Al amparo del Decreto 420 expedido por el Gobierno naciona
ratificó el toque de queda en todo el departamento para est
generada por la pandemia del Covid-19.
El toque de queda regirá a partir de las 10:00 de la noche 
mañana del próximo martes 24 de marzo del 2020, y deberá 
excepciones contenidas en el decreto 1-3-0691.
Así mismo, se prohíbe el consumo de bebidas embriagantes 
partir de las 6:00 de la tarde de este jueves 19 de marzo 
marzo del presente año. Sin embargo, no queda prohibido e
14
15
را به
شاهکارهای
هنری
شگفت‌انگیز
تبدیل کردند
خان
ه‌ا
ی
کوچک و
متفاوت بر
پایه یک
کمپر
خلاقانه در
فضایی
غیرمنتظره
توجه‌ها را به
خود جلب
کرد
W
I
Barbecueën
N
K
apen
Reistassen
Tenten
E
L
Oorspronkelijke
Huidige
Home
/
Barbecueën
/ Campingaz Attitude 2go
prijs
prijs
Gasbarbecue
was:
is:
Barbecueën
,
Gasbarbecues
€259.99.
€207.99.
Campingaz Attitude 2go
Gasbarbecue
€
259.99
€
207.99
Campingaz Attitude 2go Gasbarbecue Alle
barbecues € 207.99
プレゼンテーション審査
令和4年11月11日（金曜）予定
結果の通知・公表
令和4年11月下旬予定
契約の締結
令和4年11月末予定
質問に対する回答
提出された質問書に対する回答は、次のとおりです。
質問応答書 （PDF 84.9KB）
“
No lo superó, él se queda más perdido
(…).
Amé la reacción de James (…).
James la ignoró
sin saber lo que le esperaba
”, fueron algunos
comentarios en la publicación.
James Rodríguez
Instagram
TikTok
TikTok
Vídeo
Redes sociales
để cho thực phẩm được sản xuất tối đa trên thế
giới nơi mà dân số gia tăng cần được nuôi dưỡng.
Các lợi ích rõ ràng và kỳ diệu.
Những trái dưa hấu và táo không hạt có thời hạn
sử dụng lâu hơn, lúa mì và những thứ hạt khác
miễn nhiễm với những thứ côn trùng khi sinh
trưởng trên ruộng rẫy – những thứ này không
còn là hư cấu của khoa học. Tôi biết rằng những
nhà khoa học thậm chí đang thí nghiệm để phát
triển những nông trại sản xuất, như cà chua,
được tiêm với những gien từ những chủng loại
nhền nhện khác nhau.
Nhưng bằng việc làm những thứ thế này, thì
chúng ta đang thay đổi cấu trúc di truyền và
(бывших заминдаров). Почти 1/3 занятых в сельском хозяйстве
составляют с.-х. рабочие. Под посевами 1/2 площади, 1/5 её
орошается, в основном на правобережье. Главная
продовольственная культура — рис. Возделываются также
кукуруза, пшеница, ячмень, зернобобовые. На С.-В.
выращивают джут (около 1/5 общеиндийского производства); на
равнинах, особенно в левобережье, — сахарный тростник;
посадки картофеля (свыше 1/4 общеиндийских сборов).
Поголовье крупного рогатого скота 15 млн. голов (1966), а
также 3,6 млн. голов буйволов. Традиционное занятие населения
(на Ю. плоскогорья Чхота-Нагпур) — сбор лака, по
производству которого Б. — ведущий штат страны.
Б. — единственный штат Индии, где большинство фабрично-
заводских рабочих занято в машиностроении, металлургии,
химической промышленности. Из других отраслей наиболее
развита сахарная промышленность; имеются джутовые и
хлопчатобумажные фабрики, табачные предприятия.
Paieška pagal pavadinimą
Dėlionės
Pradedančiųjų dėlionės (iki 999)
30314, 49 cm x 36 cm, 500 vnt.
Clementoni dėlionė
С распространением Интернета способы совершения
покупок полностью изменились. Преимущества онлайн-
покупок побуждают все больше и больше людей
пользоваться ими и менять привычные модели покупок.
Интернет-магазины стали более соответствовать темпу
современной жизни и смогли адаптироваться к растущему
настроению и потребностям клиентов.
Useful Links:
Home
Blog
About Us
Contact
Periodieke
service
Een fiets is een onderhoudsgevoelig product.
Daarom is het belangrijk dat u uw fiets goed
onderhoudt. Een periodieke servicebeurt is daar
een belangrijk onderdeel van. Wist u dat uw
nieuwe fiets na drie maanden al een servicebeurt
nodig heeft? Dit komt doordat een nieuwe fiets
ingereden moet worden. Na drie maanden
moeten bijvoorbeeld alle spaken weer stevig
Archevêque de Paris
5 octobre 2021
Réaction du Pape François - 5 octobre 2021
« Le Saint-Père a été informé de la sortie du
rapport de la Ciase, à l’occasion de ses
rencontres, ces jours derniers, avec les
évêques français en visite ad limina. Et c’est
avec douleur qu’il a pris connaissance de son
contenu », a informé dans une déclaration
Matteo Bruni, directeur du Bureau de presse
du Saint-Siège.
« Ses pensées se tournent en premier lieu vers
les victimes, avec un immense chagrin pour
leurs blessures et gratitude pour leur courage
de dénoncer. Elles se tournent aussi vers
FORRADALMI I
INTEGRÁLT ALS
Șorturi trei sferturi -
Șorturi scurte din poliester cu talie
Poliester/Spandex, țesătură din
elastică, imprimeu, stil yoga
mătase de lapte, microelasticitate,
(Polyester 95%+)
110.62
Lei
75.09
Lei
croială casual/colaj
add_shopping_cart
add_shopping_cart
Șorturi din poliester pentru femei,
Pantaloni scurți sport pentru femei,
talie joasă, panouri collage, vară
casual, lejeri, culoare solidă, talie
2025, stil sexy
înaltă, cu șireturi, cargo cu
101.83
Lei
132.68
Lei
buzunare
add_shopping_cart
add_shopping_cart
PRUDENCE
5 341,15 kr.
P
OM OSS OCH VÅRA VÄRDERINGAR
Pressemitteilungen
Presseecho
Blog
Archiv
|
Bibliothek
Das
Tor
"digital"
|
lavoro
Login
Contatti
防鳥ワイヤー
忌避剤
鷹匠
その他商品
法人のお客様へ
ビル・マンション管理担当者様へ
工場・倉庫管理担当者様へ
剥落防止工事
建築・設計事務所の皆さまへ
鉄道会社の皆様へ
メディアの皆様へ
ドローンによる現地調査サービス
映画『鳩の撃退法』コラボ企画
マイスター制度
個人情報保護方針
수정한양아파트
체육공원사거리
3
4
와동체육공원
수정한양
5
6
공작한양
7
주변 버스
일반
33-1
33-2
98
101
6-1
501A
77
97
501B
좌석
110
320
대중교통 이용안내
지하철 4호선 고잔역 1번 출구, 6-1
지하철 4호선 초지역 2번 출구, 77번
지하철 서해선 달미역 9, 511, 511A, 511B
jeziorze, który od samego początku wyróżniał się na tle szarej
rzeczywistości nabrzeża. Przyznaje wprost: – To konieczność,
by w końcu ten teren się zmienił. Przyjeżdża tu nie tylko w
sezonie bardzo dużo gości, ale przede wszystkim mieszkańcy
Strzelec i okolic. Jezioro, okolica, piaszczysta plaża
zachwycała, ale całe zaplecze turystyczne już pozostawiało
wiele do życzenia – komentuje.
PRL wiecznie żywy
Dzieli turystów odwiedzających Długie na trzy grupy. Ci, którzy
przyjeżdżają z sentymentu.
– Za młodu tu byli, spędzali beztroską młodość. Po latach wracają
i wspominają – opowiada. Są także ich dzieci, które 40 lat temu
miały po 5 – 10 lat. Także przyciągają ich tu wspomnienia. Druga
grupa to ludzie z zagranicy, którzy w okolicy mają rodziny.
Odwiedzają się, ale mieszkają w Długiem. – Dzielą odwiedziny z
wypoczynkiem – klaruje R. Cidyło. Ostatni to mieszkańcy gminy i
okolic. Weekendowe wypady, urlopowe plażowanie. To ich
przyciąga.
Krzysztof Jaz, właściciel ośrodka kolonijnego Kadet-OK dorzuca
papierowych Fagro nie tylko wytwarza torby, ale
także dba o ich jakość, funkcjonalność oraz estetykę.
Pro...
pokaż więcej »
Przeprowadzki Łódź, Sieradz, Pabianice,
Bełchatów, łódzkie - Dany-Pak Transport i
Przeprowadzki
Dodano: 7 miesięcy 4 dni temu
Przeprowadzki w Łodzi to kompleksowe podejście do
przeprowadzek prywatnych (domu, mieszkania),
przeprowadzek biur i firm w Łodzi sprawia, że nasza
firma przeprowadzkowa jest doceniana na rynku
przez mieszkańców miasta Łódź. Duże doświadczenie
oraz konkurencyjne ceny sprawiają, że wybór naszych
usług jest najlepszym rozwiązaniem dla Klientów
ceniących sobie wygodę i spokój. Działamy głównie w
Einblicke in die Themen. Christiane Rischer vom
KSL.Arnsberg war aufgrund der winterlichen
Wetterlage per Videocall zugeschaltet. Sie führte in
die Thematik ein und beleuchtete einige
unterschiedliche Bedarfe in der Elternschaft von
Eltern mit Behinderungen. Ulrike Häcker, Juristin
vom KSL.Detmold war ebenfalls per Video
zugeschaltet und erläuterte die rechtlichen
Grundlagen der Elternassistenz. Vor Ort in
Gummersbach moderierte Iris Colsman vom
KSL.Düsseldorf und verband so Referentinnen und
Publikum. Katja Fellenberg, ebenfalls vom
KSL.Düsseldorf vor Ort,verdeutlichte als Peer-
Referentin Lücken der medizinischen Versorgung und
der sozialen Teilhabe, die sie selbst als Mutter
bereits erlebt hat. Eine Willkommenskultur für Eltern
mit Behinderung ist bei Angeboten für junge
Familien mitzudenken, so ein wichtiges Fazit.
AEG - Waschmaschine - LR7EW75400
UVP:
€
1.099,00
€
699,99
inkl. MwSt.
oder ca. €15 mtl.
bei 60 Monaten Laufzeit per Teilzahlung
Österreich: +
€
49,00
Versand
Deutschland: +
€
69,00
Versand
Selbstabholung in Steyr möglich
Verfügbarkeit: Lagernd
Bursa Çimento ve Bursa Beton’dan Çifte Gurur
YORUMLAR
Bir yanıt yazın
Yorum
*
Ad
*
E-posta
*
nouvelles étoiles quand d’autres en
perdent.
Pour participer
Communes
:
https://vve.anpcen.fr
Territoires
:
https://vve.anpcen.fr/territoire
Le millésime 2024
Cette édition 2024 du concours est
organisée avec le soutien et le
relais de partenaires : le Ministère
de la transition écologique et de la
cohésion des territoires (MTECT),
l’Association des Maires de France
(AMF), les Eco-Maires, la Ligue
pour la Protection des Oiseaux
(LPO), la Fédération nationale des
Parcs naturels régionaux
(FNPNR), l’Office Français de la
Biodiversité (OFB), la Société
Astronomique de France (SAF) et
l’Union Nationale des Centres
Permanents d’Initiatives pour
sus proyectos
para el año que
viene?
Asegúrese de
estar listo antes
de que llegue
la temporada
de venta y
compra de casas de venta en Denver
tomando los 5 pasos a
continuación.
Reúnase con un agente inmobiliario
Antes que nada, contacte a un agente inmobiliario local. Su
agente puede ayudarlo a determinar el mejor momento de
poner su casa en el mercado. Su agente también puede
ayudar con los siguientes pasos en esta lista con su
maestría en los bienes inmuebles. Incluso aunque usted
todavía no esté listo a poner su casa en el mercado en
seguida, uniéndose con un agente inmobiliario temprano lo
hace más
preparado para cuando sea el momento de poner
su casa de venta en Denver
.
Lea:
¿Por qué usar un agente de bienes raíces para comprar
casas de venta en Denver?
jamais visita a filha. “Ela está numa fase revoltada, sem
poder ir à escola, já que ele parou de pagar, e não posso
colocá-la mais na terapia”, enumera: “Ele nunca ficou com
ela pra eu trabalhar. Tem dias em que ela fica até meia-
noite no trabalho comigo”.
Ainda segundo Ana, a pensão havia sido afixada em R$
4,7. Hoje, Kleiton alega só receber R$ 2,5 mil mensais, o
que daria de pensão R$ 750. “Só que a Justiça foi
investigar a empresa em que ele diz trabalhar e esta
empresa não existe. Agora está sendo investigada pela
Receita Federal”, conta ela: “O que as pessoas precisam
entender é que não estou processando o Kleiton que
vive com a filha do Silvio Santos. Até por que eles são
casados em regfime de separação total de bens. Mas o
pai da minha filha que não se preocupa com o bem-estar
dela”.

TASK INSTRUCTIONS - Taking the records above, retype every line from the one with "(FNPNR), l’Office Français de la" down to the one with "ayudar con los", exactly and with nothing else.

EXERCISE ANSWER -
(FNPNR), l’Office Français de la
Biodiversité (OFB), la Société
Astronomique de France (SAF) et
l’Union Nationale des Centres
Permanents d’Initiatives pour
sus proyectos
para el año que
viene?
Asegúrese de
estar listo antes
de que llegue
la temporada
de venta y
compra de casas de venta en Denver
tomando los 5 pasos a
continuación.
Reúnase con un agente inmobiliario
Antes que nada, contacte a un agente inmobiliario local. Su
agente puede ayudarlo a determinar el mejor momento de
poner su casa en el mercado. Su agente también puede
ayudar con los siguientes pasos en esta lista con su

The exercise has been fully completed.